# Cannot post anymore using latest version Internet Explorer



## pops91710

Since last friday posting to the forum is virtually impossible using Internet Explorer. I have to use Google's Chrome. Any one else having the same problem?


----------



## JamesM

From time to time I have had problems in IE, but I found that using the Ctrl-F5 combination seemed to solve the problem.  Have you tried that? 

What version of IE are you using?


----------



## pops91710

Version 9.0.3 I believe it is the newest since I use 'auto update'. Control F5 just pops up the same window I get after trying five times to post. If I click on leave this page after hitting Control F5, it leaves the page and no reply is posted, _stay on the page _does nothing. Oh, and since I change my setting to see the forum windows in Spanish, the problem seems to have disappeared. At least it did for this post!


----------



## Filis Cañí

Same thing here. When I click on "post quick reply", the window freezes.


----------



## pops91710

At it is still plaguing me, too. I thought it went away, but it did not, so now I am using Google Chrome exclusively for WR activity.

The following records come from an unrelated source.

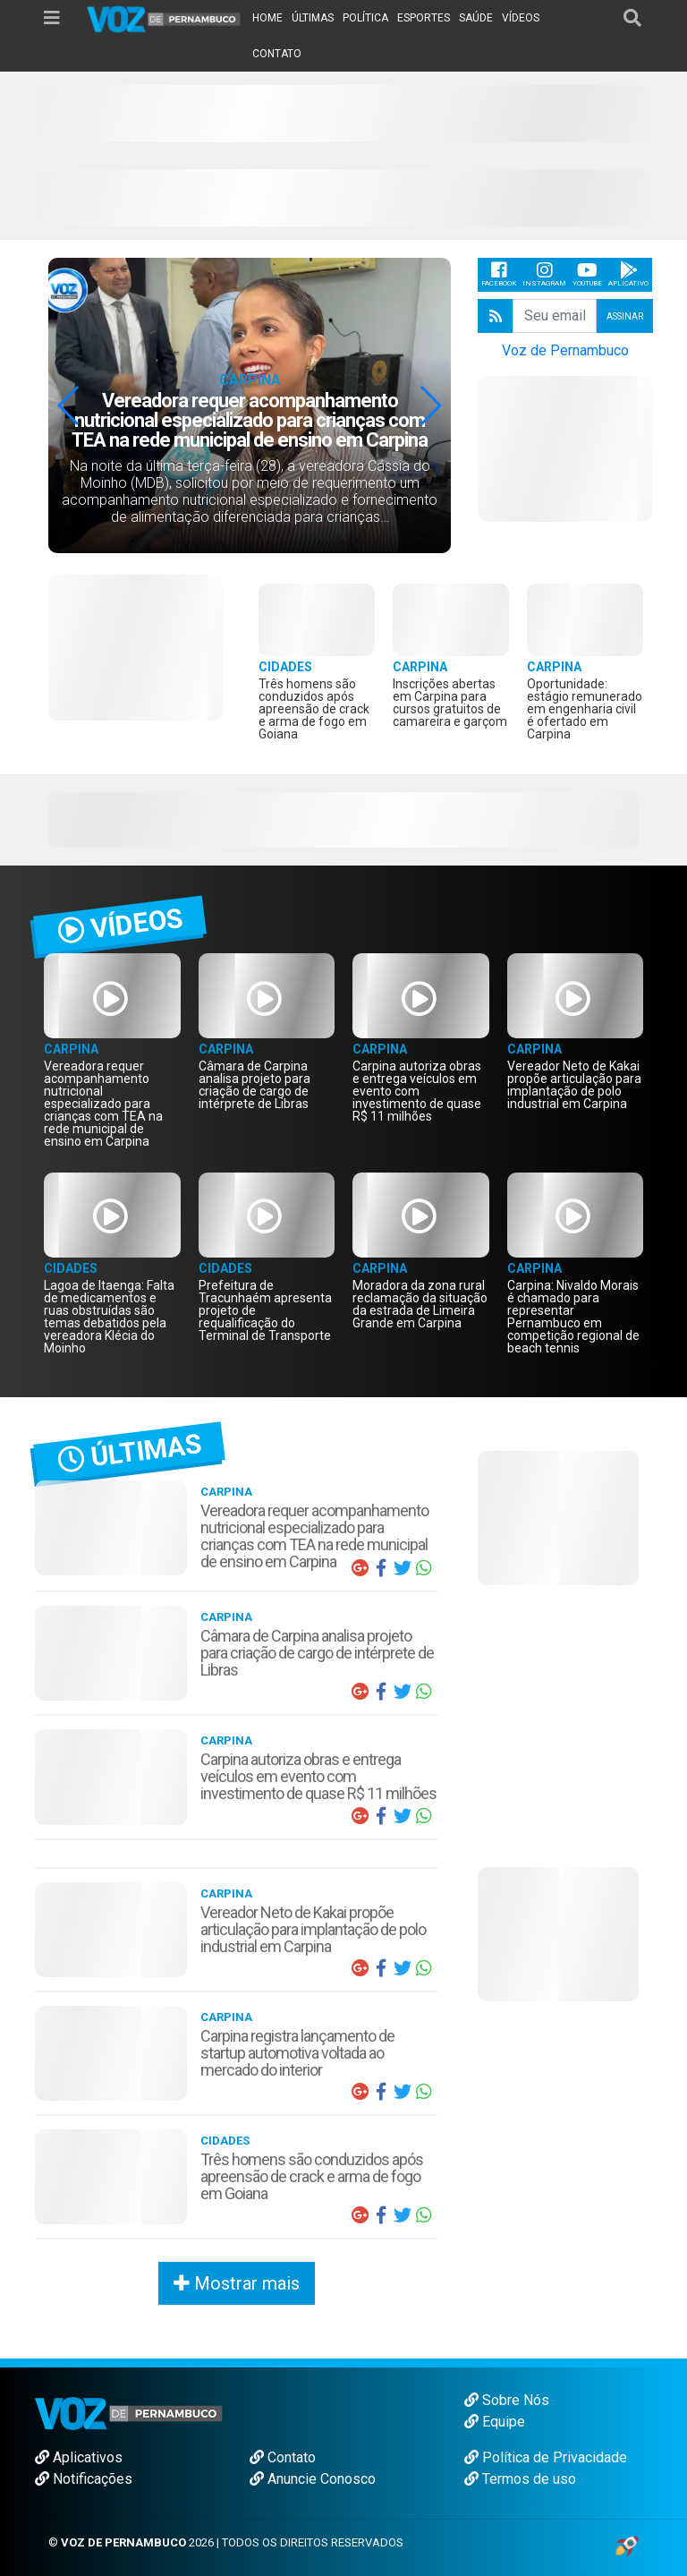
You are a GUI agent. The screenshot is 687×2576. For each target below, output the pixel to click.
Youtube (587, 274)
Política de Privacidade (545, 2457)
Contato (283, 2457)
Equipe (494, 2421)
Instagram (544, 274)
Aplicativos (79, 2457)
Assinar (624, 316)
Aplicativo (628, 274)
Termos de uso (520, 2478)
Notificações (83, 2478)
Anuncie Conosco (313, 2478)
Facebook (498, 274)
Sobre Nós (506, 2400)
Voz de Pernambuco (565, 350)
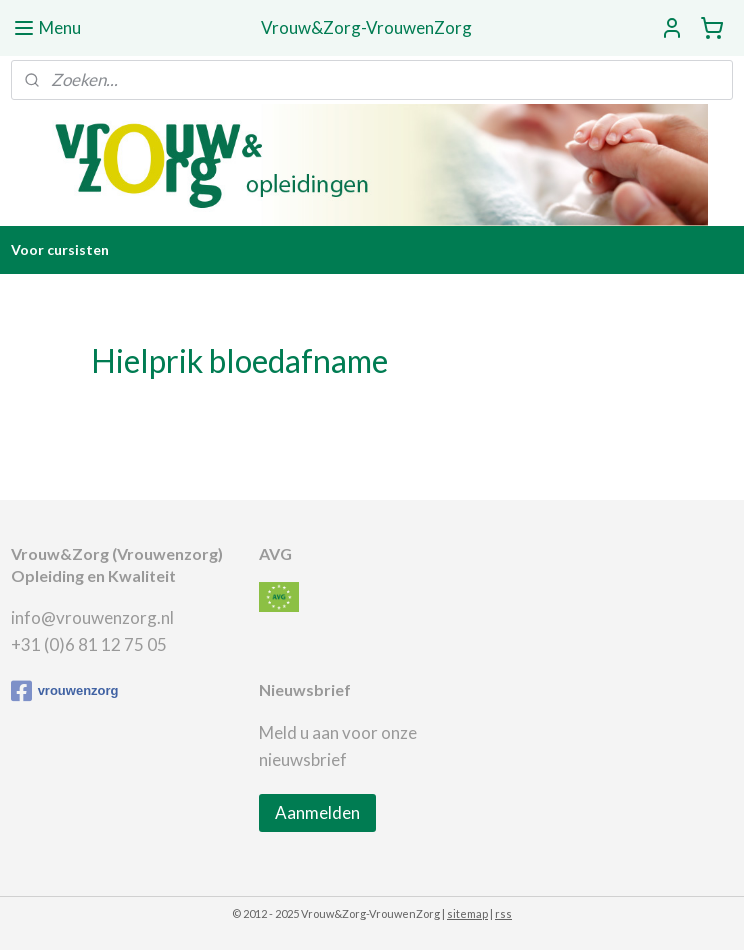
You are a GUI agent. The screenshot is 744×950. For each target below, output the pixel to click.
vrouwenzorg (65, 691)
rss (503, 913)
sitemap (467, 913)
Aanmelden (317, 812)
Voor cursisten (60, 249)
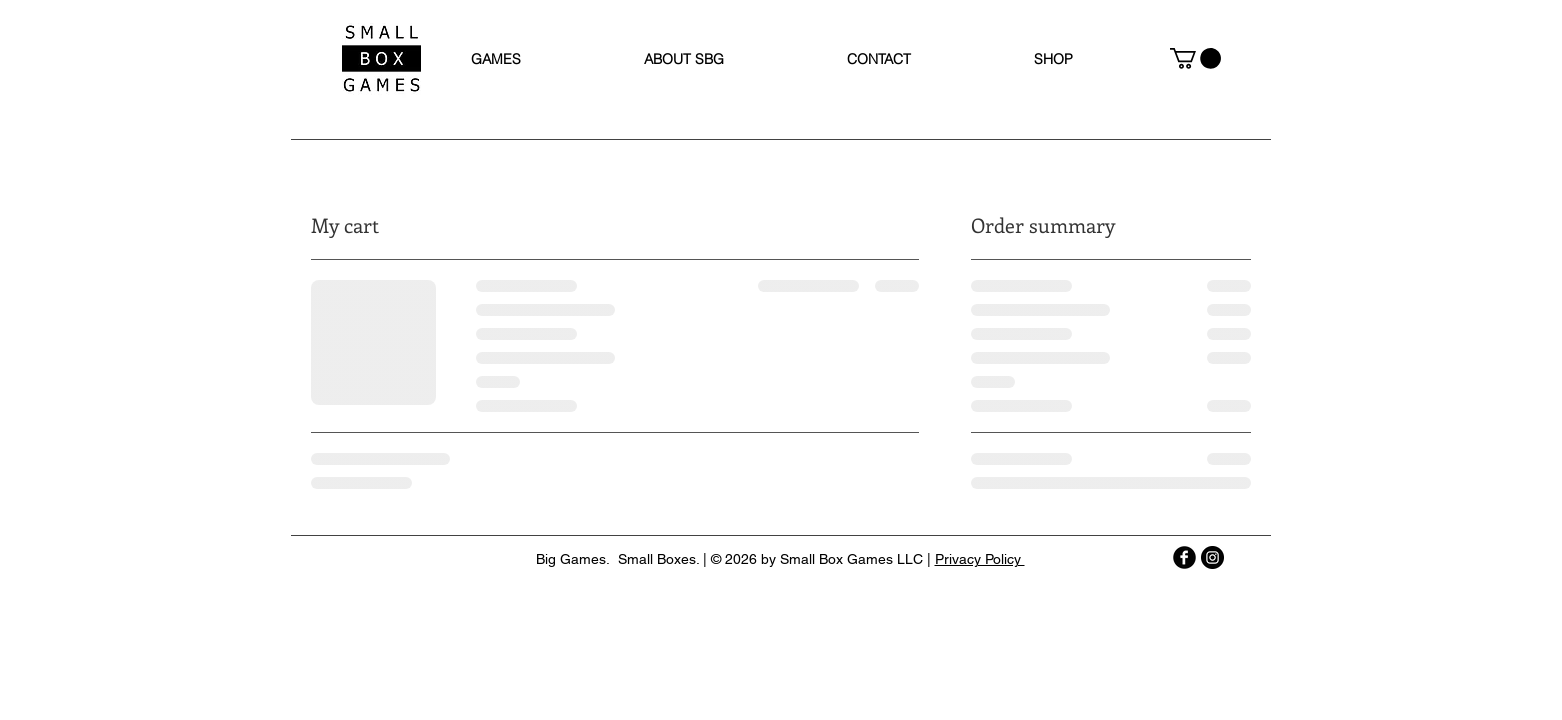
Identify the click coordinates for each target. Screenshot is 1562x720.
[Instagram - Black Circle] (1212, 557)
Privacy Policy (980, 559)
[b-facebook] (1184, 557)
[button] (1195, 58)
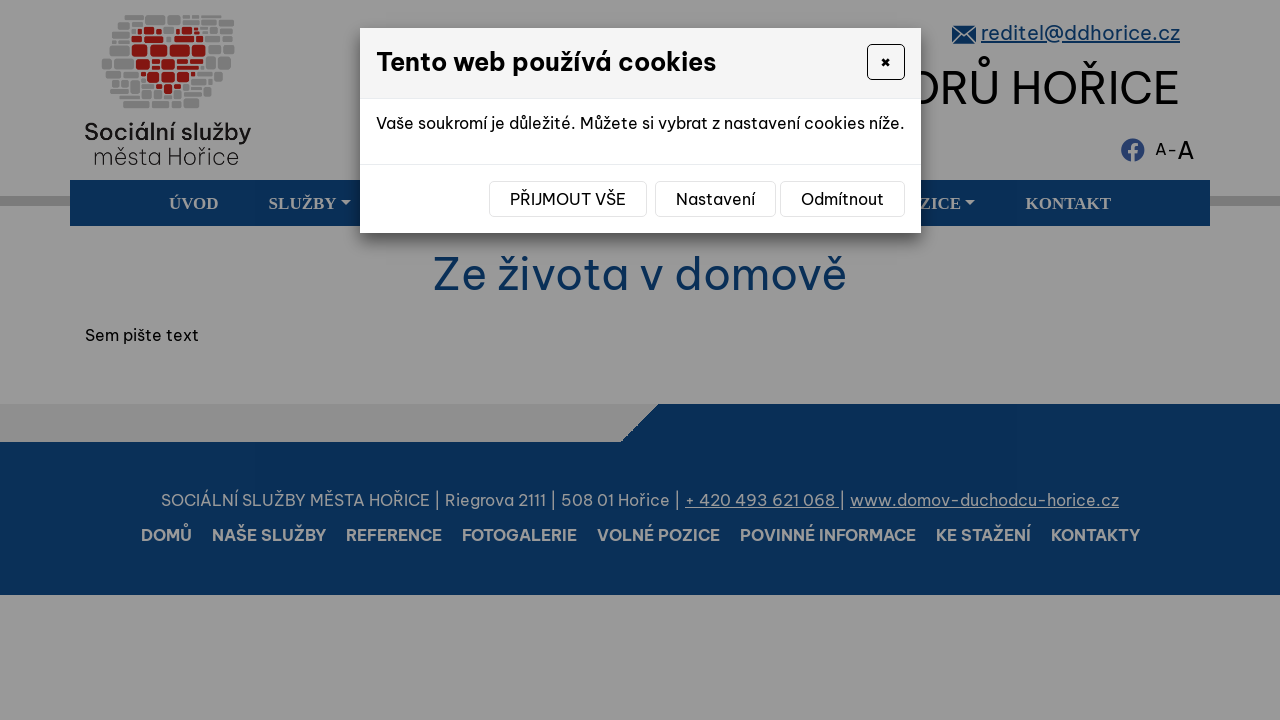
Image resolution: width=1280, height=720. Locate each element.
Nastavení (715, 199)
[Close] (885, 62)
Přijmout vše (568, 199)
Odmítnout (842, 199)
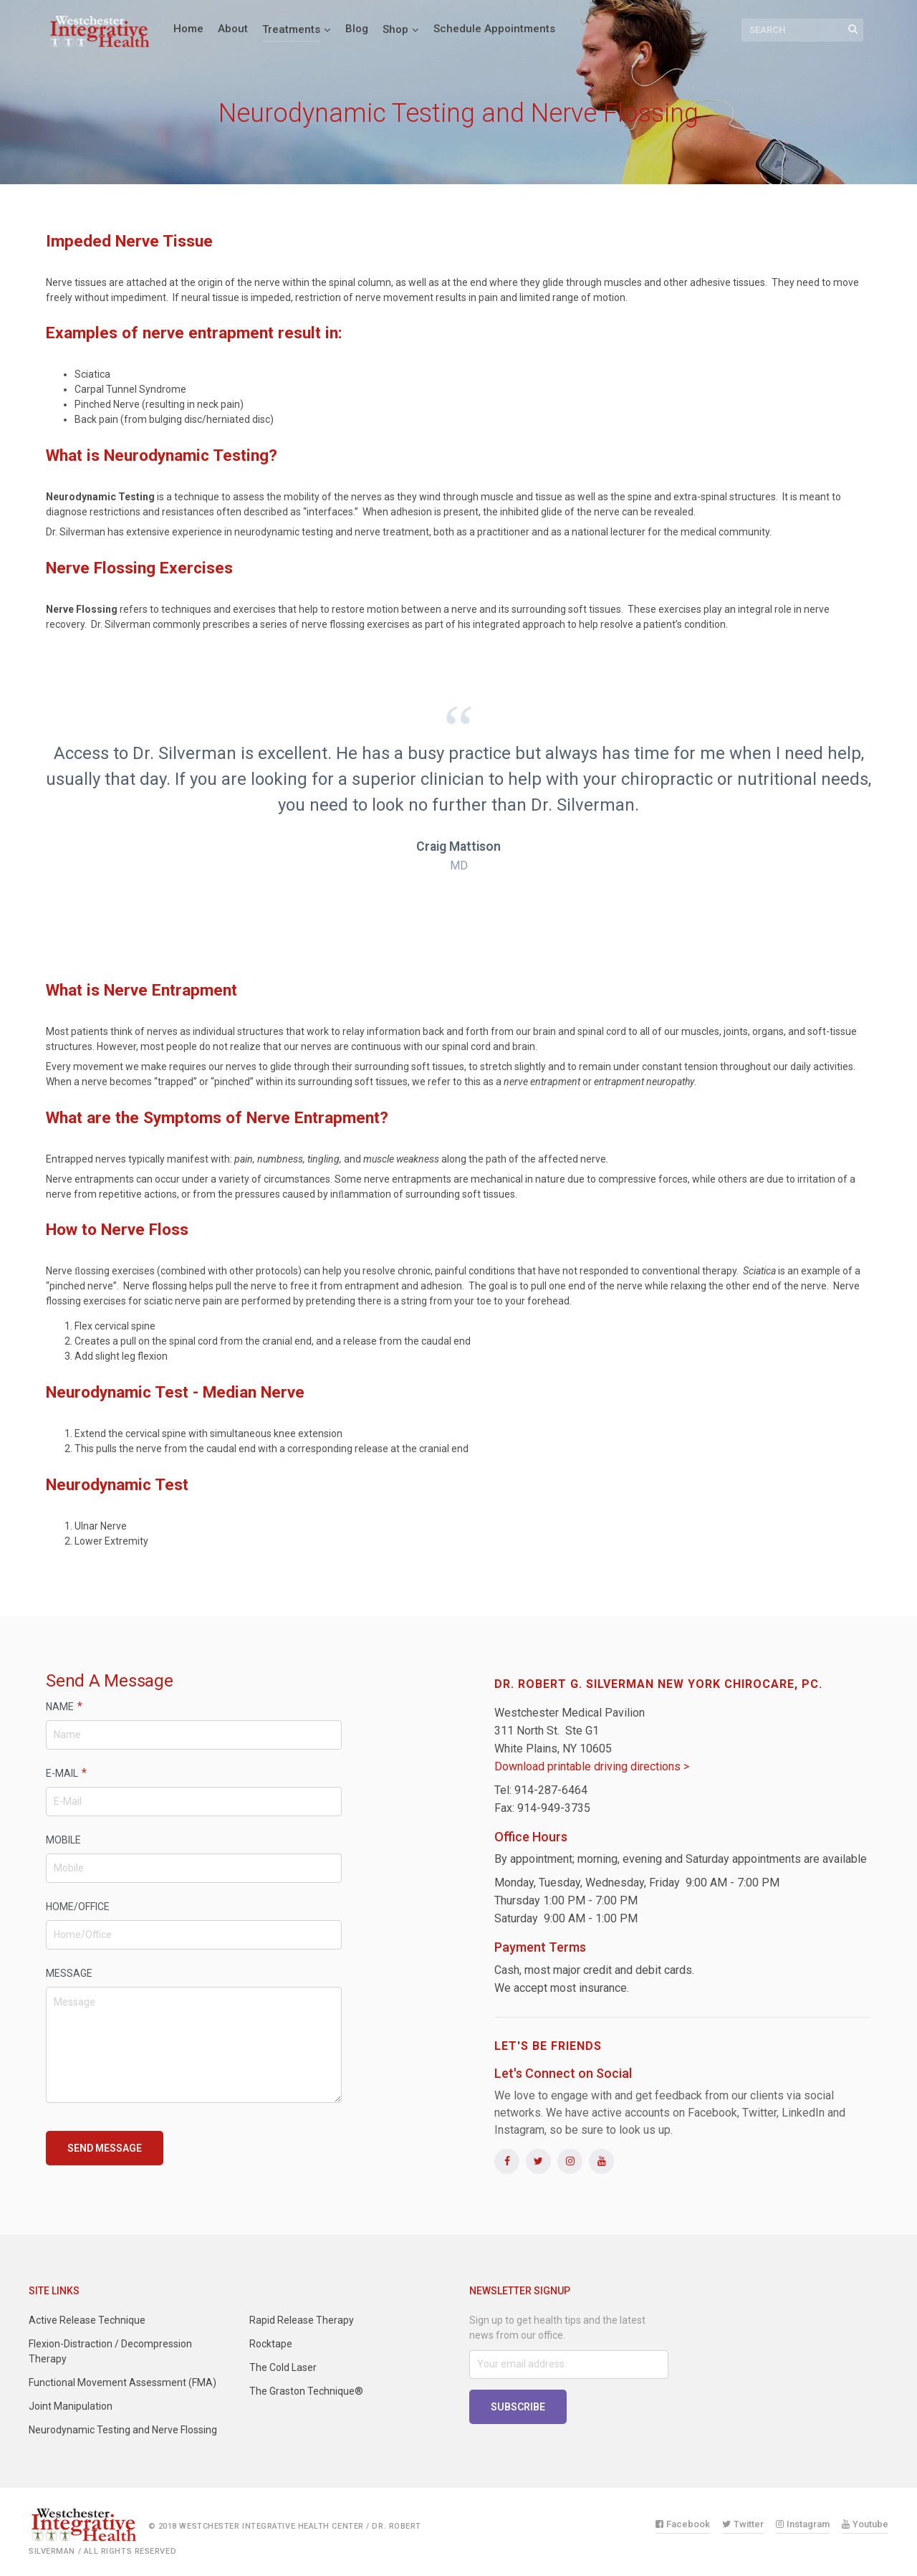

Never happens using Chrome.


----------



## FromPA

Same problem here.  When I try to post, Wordreference stops responding and the system crashes.


----------



## FromPA

I switched from Internet Explorer to Google Chrome and all my problems were solved, not only my problems with WR but with many other sites as well.


----------



## pops91710

Same here, but I cannot understand why.


----------



## Filis Cañí

The page won't freeze if you don't click on it after clicking once on "post quick reply", it will just take a few minutes for the message to post.


----------